CHINA has underwritten the Kremlin’s nationalisation of one of Russia’s major oil producers in a $6 billion (£3.2 billion) deal over supplies.

CNPC, the Chinese state oil company, agreed yesterday to lend $6 billion to Rosneft, the Russian state oil company. The loan, to be repaid in barrels of oil, will provide funds for the purchase by Rosneft of Yuganskneftegaz, the main oil production unit of Yukos.

China’s intervention in the Yukos affair is part of a sustained campaign in Beijing to secure improved access to Russian oil reserves. An extraordinary surge in China’s oil consumption over the past two years has created anxiety in the People’s Republic about access to sources of oil and gas.

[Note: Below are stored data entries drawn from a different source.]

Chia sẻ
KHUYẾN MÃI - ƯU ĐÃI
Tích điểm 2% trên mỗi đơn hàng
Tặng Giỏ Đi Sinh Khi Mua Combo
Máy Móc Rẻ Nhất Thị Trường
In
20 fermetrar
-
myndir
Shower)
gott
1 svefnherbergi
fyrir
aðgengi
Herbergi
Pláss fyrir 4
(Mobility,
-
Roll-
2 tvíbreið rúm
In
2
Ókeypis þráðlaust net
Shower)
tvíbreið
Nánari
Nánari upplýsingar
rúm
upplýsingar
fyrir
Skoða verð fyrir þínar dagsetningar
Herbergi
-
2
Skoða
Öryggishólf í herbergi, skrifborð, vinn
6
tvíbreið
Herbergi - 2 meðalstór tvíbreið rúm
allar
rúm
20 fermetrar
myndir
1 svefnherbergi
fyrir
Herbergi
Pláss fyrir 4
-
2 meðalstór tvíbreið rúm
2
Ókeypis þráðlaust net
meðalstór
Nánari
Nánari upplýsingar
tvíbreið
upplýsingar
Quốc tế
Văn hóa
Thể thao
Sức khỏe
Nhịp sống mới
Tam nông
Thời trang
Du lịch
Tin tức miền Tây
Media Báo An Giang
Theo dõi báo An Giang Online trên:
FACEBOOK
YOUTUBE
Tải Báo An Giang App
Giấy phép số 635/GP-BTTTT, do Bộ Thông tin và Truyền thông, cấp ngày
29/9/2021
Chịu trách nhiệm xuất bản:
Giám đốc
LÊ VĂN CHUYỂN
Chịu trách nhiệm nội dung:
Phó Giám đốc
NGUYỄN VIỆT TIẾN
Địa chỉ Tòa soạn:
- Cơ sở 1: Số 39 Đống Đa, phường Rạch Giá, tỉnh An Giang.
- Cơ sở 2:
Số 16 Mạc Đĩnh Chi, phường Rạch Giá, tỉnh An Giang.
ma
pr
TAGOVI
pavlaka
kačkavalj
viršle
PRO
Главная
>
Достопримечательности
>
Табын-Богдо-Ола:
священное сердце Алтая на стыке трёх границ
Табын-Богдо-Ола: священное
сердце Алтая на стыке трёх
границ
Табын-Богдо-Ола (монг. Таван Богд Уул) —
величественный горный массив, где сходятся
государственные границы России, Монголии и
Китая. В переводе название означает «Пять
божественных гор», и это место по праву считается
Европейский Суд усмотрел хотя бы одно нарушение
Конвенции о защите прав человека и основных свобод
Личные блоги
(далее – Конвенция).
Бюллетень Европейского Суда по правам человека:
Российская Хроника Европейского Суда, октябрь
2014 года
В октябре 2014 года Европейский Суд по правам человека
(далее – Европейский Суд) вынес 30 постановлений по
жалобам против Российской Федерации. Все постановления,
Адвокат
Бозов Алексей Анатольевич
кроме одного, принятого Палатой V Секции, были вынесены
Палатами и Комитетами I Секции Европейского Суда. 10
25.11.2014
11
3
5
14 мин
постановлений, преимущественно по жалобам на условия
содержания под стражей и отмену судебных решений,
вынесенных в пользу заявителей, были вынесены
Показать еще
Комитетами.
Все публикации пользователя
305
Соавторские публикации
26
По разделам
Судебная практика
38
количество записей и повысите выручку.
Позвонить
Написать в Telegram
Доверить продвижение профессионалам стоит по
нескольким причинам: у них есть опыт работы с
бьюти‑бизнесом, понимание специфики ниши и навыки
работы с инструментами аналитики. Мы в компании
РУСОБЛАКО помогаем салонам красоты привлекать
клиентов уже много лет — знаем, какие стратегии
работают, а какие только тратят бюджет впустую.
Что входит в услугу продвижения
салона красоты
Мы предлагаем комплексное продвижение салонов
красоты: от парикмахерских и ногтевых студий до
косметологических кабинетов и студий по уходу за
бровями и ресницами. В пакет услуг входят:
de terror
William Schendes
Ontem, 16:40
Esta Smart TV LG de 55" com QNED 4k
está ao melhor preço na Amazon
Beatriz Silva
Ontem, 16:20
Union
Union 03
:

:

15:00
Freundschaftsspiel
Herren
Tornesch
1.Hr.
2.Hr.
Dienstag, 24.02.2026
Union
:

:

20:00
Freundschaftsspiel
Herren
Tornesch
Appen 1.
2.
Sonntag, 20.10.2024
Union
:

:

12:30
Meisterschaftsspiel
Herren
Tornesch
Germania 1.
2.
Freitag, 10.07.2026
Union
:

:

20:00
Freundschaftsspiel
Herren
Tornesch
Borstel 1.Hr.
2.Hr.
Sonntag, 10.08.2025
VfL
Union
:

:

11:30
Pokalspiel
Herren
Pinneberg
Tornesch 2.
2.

Russian officials said that CNPC was making a pre-payment for crude oil deliveries from Rosneft. The state-owned oil company acquired Yugansk for $9 billion after its auction last year by the state in settlement of tax claims against Yukos.

Alexei Kudrin, Russia’s Finance Minister, said that Chinese banks made funds available to Russia’s Vnesheconombank for the benefit of Rosneft. The loan is in support of a five-year contract to supply some 50 million tonnes of oil to China.

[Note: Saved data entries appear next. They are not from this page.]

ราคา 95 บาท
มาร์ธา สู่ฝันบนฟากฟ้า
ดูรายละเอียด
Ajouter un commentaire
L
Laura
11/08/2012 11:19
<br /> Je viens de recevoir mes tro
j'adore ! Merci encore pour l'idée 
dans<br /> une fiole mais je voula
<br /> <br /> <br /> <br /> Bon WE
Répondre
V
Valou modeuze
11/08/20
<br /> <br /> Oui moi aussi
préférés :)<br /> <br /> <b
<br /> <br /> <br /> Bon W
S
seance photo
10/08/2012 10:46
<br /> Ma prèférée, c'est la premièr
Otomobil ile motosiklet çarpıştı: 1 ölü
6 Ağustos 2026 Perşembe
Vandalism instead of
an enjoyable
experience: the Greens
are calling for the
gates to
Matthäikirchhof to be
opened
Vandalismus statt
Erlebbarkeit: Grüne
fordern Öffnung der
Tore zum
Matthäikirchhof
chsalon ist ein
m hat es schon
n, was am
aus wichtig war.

For the Kremlin, the $6 billion loan will help the Government to normalise a transaction that is under attack in the US courts.

The management of Yukos has started bankruptcy proceedings in a Houston court and accuses the Kremlin of the illegal expropriation of Yugansk and a political vendetta against its jailed shareholder, Mikhail Khodorkovsky. Both Yukos and Mr Khodorkovsky’s Menatep Group have threatened to sue any purchaser of Yugansk, including the Russian Government, Rosneft and Gazprom, the utility that is merging with Rosneft.

The threat of legal action is unlikely to deter CNPC from its goal of securing better access to Russian oil. The company is not shy of investing in troubled situations and is the major investor in Sudan’s nascent oil industry.

Moreover, support of the dismemberment of Yukos in exchange for oil may be seen as an equitable settlement of a long-running Sino-Russian energy dispute that centred on the troubled Russian company.

Yukos, the leading Russian oil supplier to China, is expected to ship 4 million tonnes by rail this year. The company had for years lobbied to build a pipeline from its oil hub at Angarsk in Siberia to China’s refinery complex in Daqing. The Kremlin, fearing entrapment by the Chinese, opposed the route, preferring a link to a Russian Pacific port.

Russian officials threatened further action against Yukos. Sergei Oganesyan, head of the Federal Energy Agency said: “We need to take a decision on the sale of other Yukos assets.”

Steven Theede, the chief executive of Yukos, gave warning that jobs could be cut at the company, which had already lost some 200 staff in Moscow because of harassment by police and officials. Mr Theede said he was confident that Yukos would win its bankruptcy petition, due to be heard in Houston on February 14.